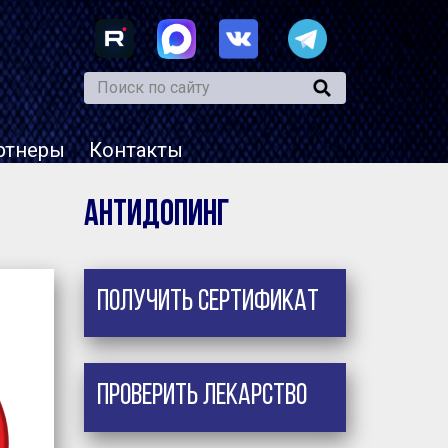
ртнеры
Контакты
Антидопинг
Получить сертификат
Проверить лекарство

**WHAT YOU NEED TO DO:** Print every entry exactly. Pictures are not part of the copy.

**WRITTEN SOLUTION:**
ртнеры
Контакты
Антидопинг
Получить сертификат
Проверить лекарство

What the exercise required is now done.